## WORK ITEM
Repeat the data below in full and exactly.

○ ○ ○ ○ ○

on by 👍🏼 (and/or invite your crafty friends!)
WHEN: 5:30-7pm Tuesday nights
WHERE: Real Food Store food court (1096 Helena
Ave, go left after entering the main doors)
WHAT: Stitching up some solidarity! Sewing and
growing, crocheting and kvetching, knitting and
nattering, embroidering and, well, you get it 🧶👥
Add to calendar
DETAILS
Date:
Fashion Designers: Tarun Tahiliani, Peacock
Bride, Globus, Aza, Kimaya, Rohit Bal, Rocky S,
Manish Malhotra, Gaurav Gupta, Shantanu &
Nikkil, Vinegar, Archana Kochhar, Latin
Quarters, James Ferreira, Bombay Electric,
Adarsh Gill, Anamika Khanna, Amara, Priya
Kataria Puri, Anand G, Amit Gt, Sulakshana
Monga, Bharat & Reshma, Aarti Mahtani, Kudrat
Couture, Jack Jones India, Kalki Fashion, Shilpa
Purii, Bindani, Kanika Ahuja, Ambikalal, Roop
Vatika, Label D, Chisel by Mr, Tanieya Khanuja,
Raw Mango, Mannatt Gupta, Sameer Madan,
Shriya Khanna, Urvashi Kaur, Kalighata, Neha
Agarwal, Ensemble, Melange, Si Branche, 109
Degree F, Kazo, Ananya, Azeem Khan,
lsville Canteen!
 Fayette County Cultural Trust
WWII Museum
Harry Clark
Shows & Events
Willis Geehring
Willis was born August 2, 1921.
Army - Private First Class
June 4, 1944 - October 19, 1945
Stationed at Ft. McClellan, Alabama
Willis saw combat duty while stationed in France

○ ○ ○ ○ ○

## YOUR RESPONSE
on by 👍🏼 (and/or invite your crafty friends!)
WHEN: 5:30-7pm Tuesday nights
WHERE: Real Food Store food court (1096 Helena
Ave, go left after entering the main doors)
WHAT: Stitching up some solidarity! Sewing and
growing, crocheting and kvetching, knitting and
nattering, embroidering and, well, you get it 🧶👥
Add to calendar
DETAILS
Date:
Fashion Designers: Tarun Tahiliani, Peacock
Bride, Globus, Aza, Kimaya, Rohit Bal, Rocky S,
Manish Malhotra, Gaurav Gupta, Shantanu &
Nikkil, Vinegar, Archana Kochhar, Latin
Quarters, James Ferreira, Bombay Electric,
Adarsh Gill, Anamika Khanna, Amara, Priya
Kataria Puri, Anand G, Amit Gt, Sulakshana
Monga, Bharat & Reshma, Aarti Mahtani, Kudrat
Couture, Jack Jones India, Kalki Fashion, Shilpa
Purii, Bindani, Kanika Ahuja, Ambikalal, Roop
Vatika, Label D, Chisel by Mr, Tanieya Khanuja,
Raw Mango, Mannatt Gupta, Sameer Madan,
Shriya Khanna, Urvashi Kaur, Kalighata, Neha
Agarwal, Ensemble, Melange, Si Branche, 109
Degree F, Kazo, Ananya, Azeem Khan,
lsville Canteen!
 Fayette County Cultural Trust
WWII Museum
Harry Clark
Shows & Events
Willis Geehring
Willis was born August 2, 1921.
Army - Private First Class
June 4, 1944 - October 19, 1945
Stationed at Ft. McClellan, Alabama
Willis saw combat duty while stationed in France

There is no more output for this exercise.